## EXERCISE DETAILS
Only the pictures are to be dropped, and the rest of the data should be copied exactly.

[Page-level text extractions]
-- Opening Marker --
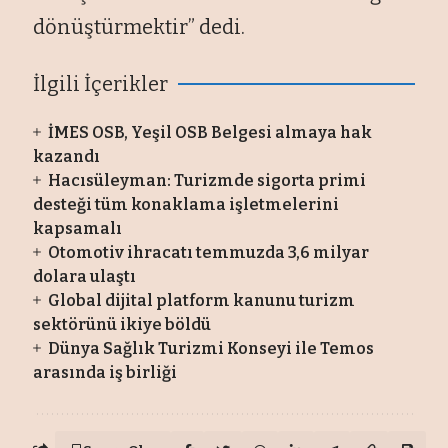
dönüştürmektir” dedi.
İlgili İçerikler
İMES OSB, Yeşil OSB Belgesi almaya hak
kazandı
Hacısüleyman: Turizmde sigorta primi
desteği tüm konaklama işletmelerini
kapsamalı
Otomotiv ihracatı temmuzda 3,6 milyar
dolara ulaştı
Global dijital platform kanunu turizm
sektörünü ikiye böldü
Dünya Sağlık Turizmi Konseyi ile Temos
arasında iş birliği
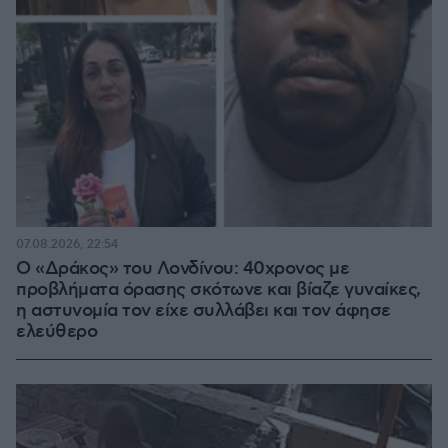
07.08.2026, 22:54
Ο «Δράκος» του Λονδίνου: 40χρονος με
προβλήματα όρασης σκότωνε και βίαζε γυναίκες,
η αστυνομία τον είχε συλλάβει και τον άφησε
ελεύθερο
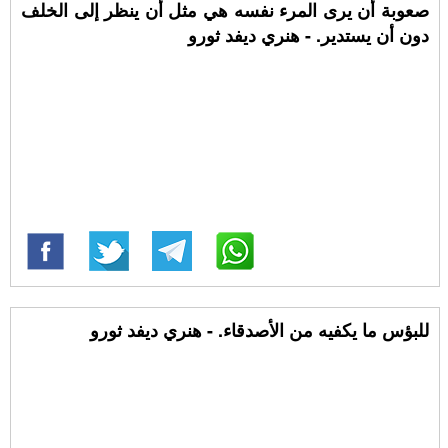
صعوبة أن يرى المرء نفسه هي مثل أن ينظر إلى الخلف
دون أن يستدير. - هنري ديفد ثورو
للبؤس ما يكفيه من الأصدقاء. - هنري ديفد ثورو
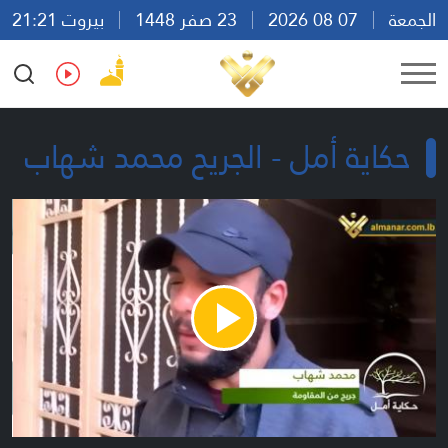
الجمعة
07 08 2026
23 صفر 1448
بيروت 21:21
Ar
En
Fr
Es
حكاية أمل - الجريح محمد شهاب
Play
Video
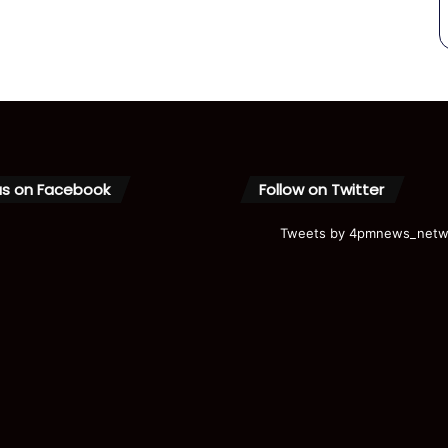
us on Facebook
Follow on Twitter
Tweets by 4pmnews_netw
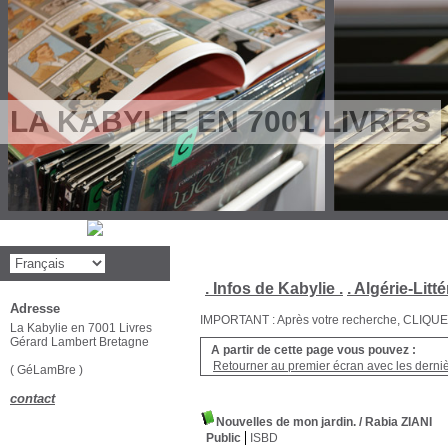
LA KABYLIE EN 7001 LIVRES
. Infos de Kabylie .
. Algérie-Litté
Adresse
IMPORTANT : Après votre recherche, CLIQUEZ su
La Kabylie en 7001 Livres
Gérard Lambert Bretagne
A partir de cette page vous pouvez :
Retourner au premier écran avec les dernièr
( GéLamBre )
contact
Nouvelles de mon jardin.
/ Rabia ZIANI
Public
ISBD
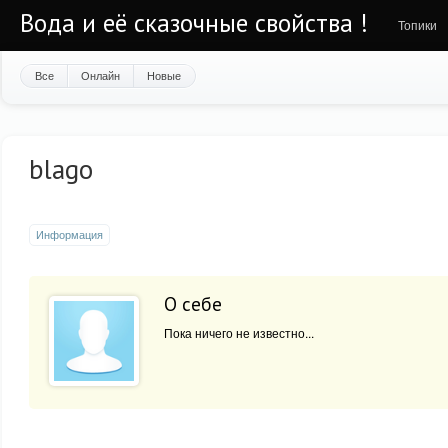
Вода и её сказочные свойства !
Топики
Все
Онлайн
Новые
blago
Информация
О себе
Пока ничего не известно...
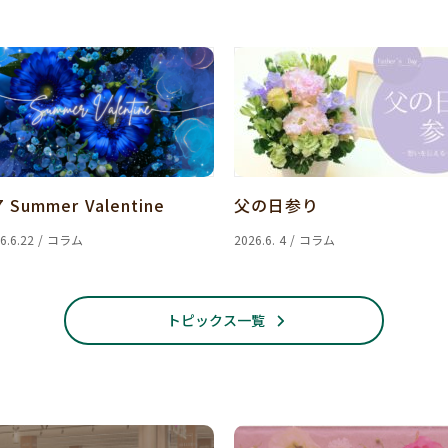
7 Summer Valentine
父の日参り
6.6.22 / コラム
2026.6. 4 / コラム
トピックス一覧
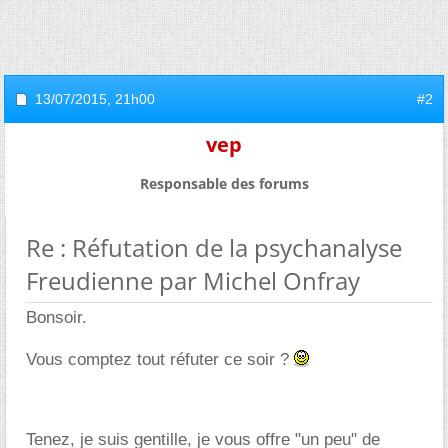
13/07/2015,
21h00
#2
vep
Responsable des forums
Re : Réfutation de la psychanalyse
Freudienne par Michel Onfray
Bonsoir.
Vous comptez tout réfuter ce soir ?
Tenez, je suis gentille, je vous offre "un peu" de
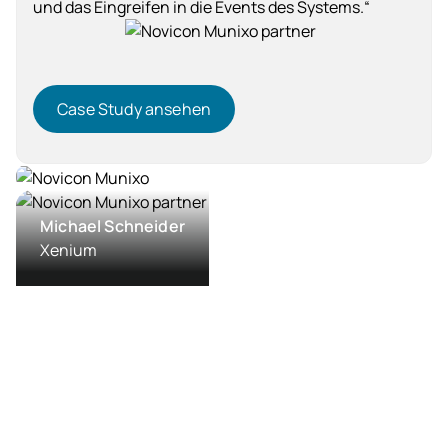
und das Eingreifen in die Events des Systems.“
Case Study ansehen
Case Study ansehen
Handel
Michael Schneider
Xenium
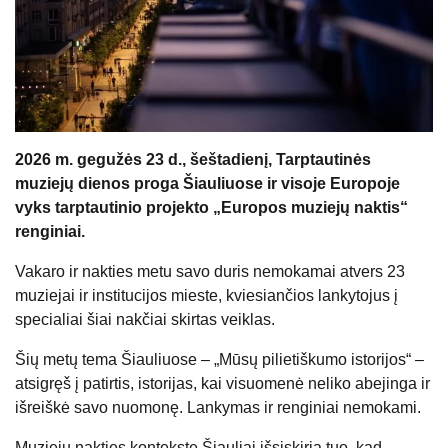
2026 m. gegužės 23 d., šeštadienį, Tarptautinės
muziejų dienos proga Šiauliuose ir visoje Europoje
vyks tarptautinio projekto „Europos muziejų naktis“
renginiai.
Vakaro ir nakties metu savo duris nemokamai atvers 23
muziejai ir institucijos mieste, kviesiančios lankytojus į
specialiai šiai nakčiai skirtas veiklas.
Šių metų tema Šiauliuose – „Mūsų pilietiškumo istorijos“ –
atsigręš į patirtis, istorijas, kai visuomenė neliko abejinga ir
išreiškė savo nuomonę. Lankymas ir renginiai nemokami.
Muziejų nakties kontekste Šiauliai išsiskiria tuo, kad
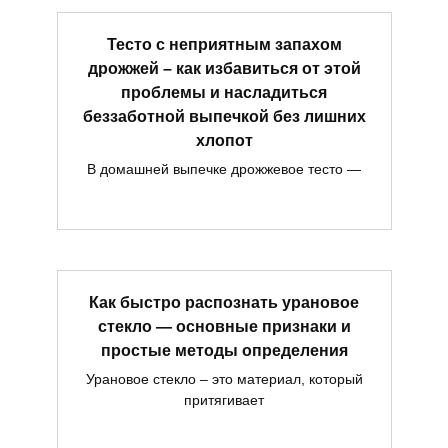
Тесто с неприятным запахом
дрожжей – как избавиться от этой
проблемы и насладиться
беззаботной выпечкой без лишних
хлопот
В домашней выпечке дрожжевое тесто —
Как быстро распознать урановое
стекло — основные признаки и
простые методы определения
Урановое стекло – это материал, который
притягивает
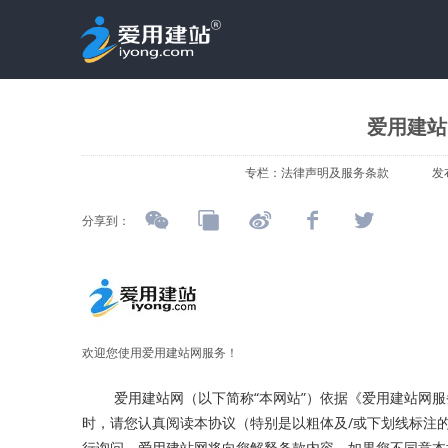
爱用建站网
专栏：
法律声明及服务条款
发
分享到：
欢迎您使用爱用建站网服务！
爱用建站网（以下简称“本网站”）依据《爱用建站网服务
时，请您认真阅读本协议（特别是以粗体及/或下划线标注
行询问，爱用建站网将向您解释条款内容。如果您不同意本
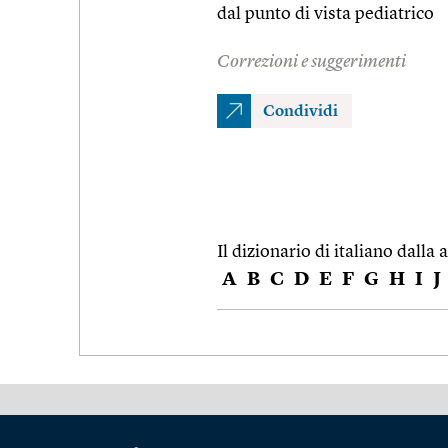
dal punto di vista pediatrico
Correzioni e suggerimenti
Condividi
Il dizionario di italiano dalla a
A
B
C
D
E
F
G
H
I
J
-- Closing Marker --
## RESULT OF THIS TASK
dönüştürmektir” dedi.
İlgili İçerikler
İMES OSB, Yeşil OSB Belgesi almaya hak
kazandı
Hacısüleyman: Turizmde sigorta primi
desteği tüm konaklama işletmelerini
kapsamalı
Otomotiv ihracatı temmuzda 3,6 milyar
dolara ulaştı
Global dijital platform kanunu turizm
sektörünü ikiye böldü
Dünya Sağlık Turizmi Konseyi ile Temos
arasında iş birliği
07.08.2026, 22:54
Ο «Δράκος» του Λονδίνου: 40χρονος με
προβλήματα όρασης σκότωνε και βίαζε γυναίκες,
η αστυνομία τον είχε συλλάβει και τον άφησε
ελεύθερο
صعوبة أن يرى المرء نفسه هي مثل أن ينظر إلى الخلف
دون أن يستدير. - هنري ديفد ثورو
للبؤس ما يكفيه من الأصدقاء. - هنري ديفد ثورو
الجمعة
07 08 2026
23 صفر 1448
بيروت 21:21
Ar
En
Fr
Es
حكاية أمل - الجريح محمد شهاب
Play
Video
us on Facebook
Follow on Twitter
Tweets by 4pmnews_netw
LA KABYLIE EN 7001 LIVRES
. Infos de Kabylie .
. Algérie-Litté
Adresse
IMPORTANT : Après votre recherche, CLIQUEZ su
La Kabylie en 7001 Livres
Gérard Lambert Bretagne
A partir de cette page vous pouvez :
Retourner au premier écran avec les dernièr
( GéLamBre )
contact
Nouvelles de mon jardin.
/ Rabia ZIANI
Public
ISBD
Вода и её сказочные свойства !
Топики
Все
Онлайн
Новые
blago
Информация
О себе
Пока ничего не известно...
7 Summer Valentine
父の日参り
6.6.22 / コラム
2026.6. 4 / コラム
トピックス一覧
13/07/2015,
21h00
#2
vep
Responsable des forums
Re : Réfutation de la psychanalyse
Freudienne par Michel Onfray
Bonsoir.
Vous comptez tout réfuter ce soir ?
Tenez, je suis gentille, je vous offre "un peu" de
und das Eingreifen in die Events des Systems.“
Case Study ansehen
Case Study ansehen
Handel
Michael Schneider
Xenium
2026 m. gegužės 23 d., šeštadienį, Tarptautinės
muziejų dienos proga Šiauliuose ir visoje Europoje
vyks tarptautinio projekto „Europos muziejų naktis“
renginiai.
Vakaro ir nakties metu savo duris nemokamai atvers 23
muziejai ir institucijos mieste, kviesiančios lankytojus į
specialiai šiai nakčiai skirtas veiklas.
Šių metų tema Šiauliuose – „Mūsų pilietiškumo istorijos“ –
atsigręš į patirtis, istorijas, kai visuomenė neliko abejinga ir
išreiškė savo nuomonę. Lankymas ir renginiai nemokami.
Muziejų nakties kontekste Šiauliai išsiskiria tuo, kad
Тесто с неприятным запахом
дрожжей – как избавиться от этой
проблемы и насладиться
беззаботной выпечкой без лишних
хлопот
В домашней выпечке дрожжевое тесто —
Как быстро распознать урановое
стекло — основные признаки и
простые методы определения
Урановое стекло – это материал, который
притягивает
爱用建站网
专栏：
法律声明及服务条款
发
分享到：
欢迎您使用爱用建站网服务！
爱用建站网（以下简称“本网站”）依据《爱用建站网服务
时，请您认真阅读本协议（特别是以粗体及/或下划线标注
行询问，爱用建站网将向您解释条款内容。如果您不同意本
dal punto di vista pediatrico
Correzioni e suggerimenti
Condividi
Il dizionario di italiano dalla a
A
B
C
D
E
F
G
H
I
J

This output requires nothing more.